A single closed channel shared across the whole process. Any Done() call on an already-cancelled node returns this singleton. Two consequences:

  • Comparing channels: if ctx.Done() == closedchan would work but is internal; user code cannot reach the sentinel.
  • Many cancelled contexts share the same Done() value. This is by design: a closed channel is always ready, so identity doesn't matter.

A Worked Example of Cascade Timing

b := context.Background()
p, cancelP := context.WithCancel(b)
a, _ := context.WithCancel(p)
a1, _ := context.WithCancel(a)
a2, _ := context.WithCancel(a)
c, _ := context.WithCancel(p)

cancelP()

The runtime path:

  1. cancelP() calls p.cancel(true, Canceled, Canceled).
  2. p.mu.Lock().
  3. p.err = Canceled. p.cause = Canceled.
  4. close(p.done) (if allocated) or store closedchan.
  5. Iterate p.children. Suppose order is a, c.
  6. Call a.cancel(false, ...).
  7. a.mu.Lock(). Set fields. Close a.done. Iterate a.children = {a1, a2}.
  8. Call a1.cancel(false, ...). Lock, set, close. Children empty.
  9. Call a2.cancel(false, ...). Lock, set, close. Children empty.
  10. a.children = nil. Unlock a.
  11. Call c.cancel(false, ...). Same as above.
  12. p.children = nil. Unlock p.
  13. Outer caller: removeChild(b, p) (no-op because Background has no children map).

The whole cascade runs on the goroutine that called cancelP(). Total time: O(N) under a chain of locks, but each lock is held briefly. For 1000 nodes, the cascade typically completes in tens of microseconds.

The Stop() Decision

When you call cancel() on a timerCtx, the runtime calls c.timer.Stop(). If the timer has already fired (deadline reached), Stop returns false — the cancellation has already happened. The user's call becomes a no-op via the first-write-wins check.

If the timer is still pending, Stop returns true. Now the user's cancel proceeds as if it were a plain WithCancel's cancel.

Production Stories

Two patterns I have seen in production:

Story 1: Cascade Storm

A pool of 100,000 idle goroutines each held a child context derived from a shared root. Some bug caused the root to cancel every second (a flapping deadline). Each cancel cascaded into 100,000 children, holding root.mu for milliseconds. Latency spiked.

The fix was twofold: (1) reduce the cancel rate, (2) flatten the tree so each goroutine derived only when about to do work, not eagerly at startup.

Story 2: Goroutine Leak via Custom Context

A homemade Context wrapper added structured logging fields. Every RPC derived WithCancel from it. Each derive spawned a watcher goroutine. Under load the process accumulated millions of goroutines. The fix: drop the custom context, use WithValue with a logger key.
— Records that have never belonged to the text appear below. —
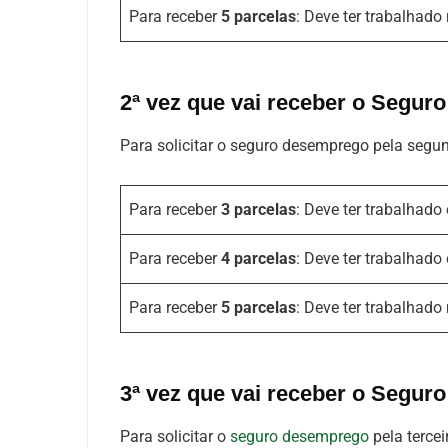
Para receber
5 parcelas
: Deve ter trabalhado
2ª vez que vai receber o Segur
Para solicitar o seguro desemprego pela segun
Para receber
3 parcelas
: Deve ter trabalhado
Para receber
4 parcelas
: Deve ter trabalhado
Para receber
5 parcelas
: Deve ter trabalhado
3ª vez que vai receber o Segur
Para solicitar o
seguro desemprego
pela tercei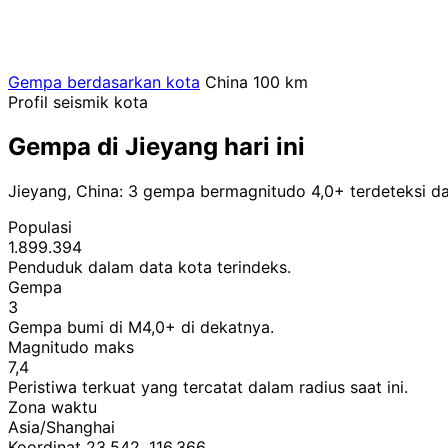
Gempa berdasarkan kota
China
100 km
Profil seismik kota
Gempa di Jieyang hari ini
Jieyang, China: 3 gempa bermagnitudo 4,0+ terdeteksi da
Populasi
1.899.394
Penduduk dalam data kota terindeks.
Gempa
3
Gempa bumi di M4,0+ di dekatnya.
Magnitudo maks
7,4
Peristiwa terkuat yang tercatat dalam radius saat ini.
Zona waktu
Asia/Shanghai
Koordinat 23,542, 116,366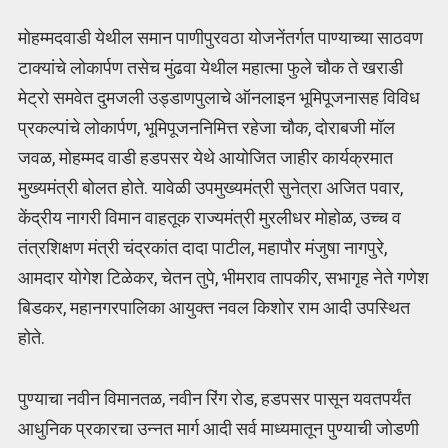
मोहम्मदवाडी येथील समान पाणीपुरवठा योजनेंतर्गत पाण्याच्या साठवण
टाक्यांचे लोकार्पण तसेच मुंढवा येथील महात्मा फुले चौक ते खराडी
मेट्रो समवेत दुमजली उड्डाणपुलाचे ऑनलाइन भूमिपूजनासह विविध
प्रकल्पांचे लोकार्पण, भूमिपूजननिमित्त रहेजा चौक, दोराबजी मॉल
जवळ, मोहम्मद वाडी हडपसर येथे आयोजित जाहीर कार्यक्रमात
मुख्यमंत्री बोलत होते. यावेळी उपमुख्यमंत्री सुनेत्रा अजित पवार,
केंद्रीय नागरी विमान वाहतूक राज्यमंत्री मुरलीधर मोहोळ, उच्च व
तंत्रशिक्षण मंत्री चंद्रकांत दादा पाटील, महापौर मंजुषा नागपुरे,
आमदार योगेश टिळेकर, चेतन तुपे, भीमराव तापकीर, सभागृह नेते गणेश
बिडकर, महानगरपालिका आयुक्त नवल किशोर राम आदी उपस्थित
होते.
पुण्याचा नवीन विमानतळ, नवीन रिंग रोड, हडपसर पासून यवतपर्यंत
आधुनिक प्रकारचा उन्नत मार्ग आदी सर्व माध्यमातून पुण्याची जोडणी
When to Reach for WithoutCancel and AfterFunc

  • WithoutCancel when a background task must outlive the trigger and you want value propagation. Audit logs, asynchronous notifications, metrics emission.
  • AfterFunc for synchronous resource cleanup — closing a connection, releasing a semaphore — that you used to write as a <-ctx.Done() goroutine.

If you are migrating from Go 1.20 or earlier, audit your <-ctx.Done() goroutines and replace them with AfterFunc where possible.

Summary

The cancelCtx-propagateCancel-cancel triad is small and elegant. Trees are wired through children maps with lazy allocation; cancellation cascades depth-first under per-node mutexes; the only goroutine overhead is the watcher created when the parent is a non-built-in Context. Once you have read the source — and we strongly recommend doing so — every subtle behaviour of the API (first-deadline-wins, idempotent cancel, Cause propagation, WithoutCancel short-circuit) follows from one or two lines of code.